Look for the line containing "Ολυμπιακούς Αγώνες. Οι" in the records below. Then output it and all the lines that follow, exactly and without any others.

▸ **Collected data**:
--------------------------------

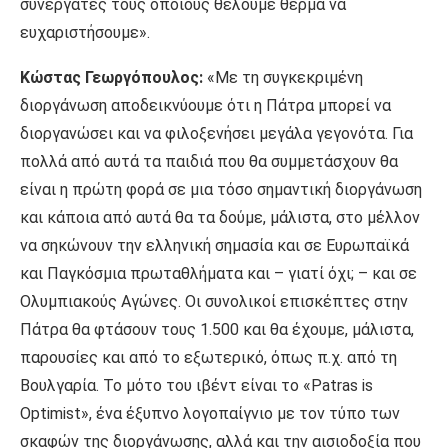
συνεργάτες τους οποίους θέλουμε θερμά να
ευχαριστήσουμε».
Κώστας Γεωργόπουλος:
«Με τη συγκεκριμένη
διοργάνωση αποδεικνύουμε ότι η Πάτρα μπορεί να
διοργανώσει και να φιλοξενήσει μεγάλα γεγονότα. Για
πολλά από αυτά τα παιδιά που θα συμμετάσχουν θα
είναι η πρώτη φορά σε μια τόσο σημαντική διοργάνωση
και κάποια από αυτά θα τα δούμε, μάλιστα, στο μέλλον
να σηκώνουν την ελληνική σημασία και σε Ευρωπαϊκά
και Παγκόσμια πρωταθλήματα και – γιατί όχι; – και σε
Ολυμπιακούς Αγώνες. Οι συνολικοί επισκέπτες στην
Πάτρα θα φτάσουν τους 1.500 και θα έχουμε, μάλιστα,
παρουσίες και από το εξωτερικό, όπως π.χ. από τη
Βουλγαρία. Το μότο του ιβέντ είναι το «Patras is
Optimist», ένα έξυπνο λογοπαίγνιο με τον τύπο των
σκαφών της διοργάνωσης, αλλά και την αισιοδοξία που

--------------------------------

▸ **COMPLETED TASK**:
Ολυμπιακούς Αγώνες. Οι συνολικοί επισκέπτες στην
Πάτρα θα φτάσουν τους 1.500 και θα έχουμε, μάλιστα,
παρουσίες και από το εξωτερικό, όπως π.χ. από τη
Βουλγαρία. Το μότο του ιβέντ είναι το «Patras is
Optimist», ένα έξυπνο λογοπαίγνιο με τον τύπο των
σκαφών της διοργάνωσης, αλλά και την αισιοδοξία που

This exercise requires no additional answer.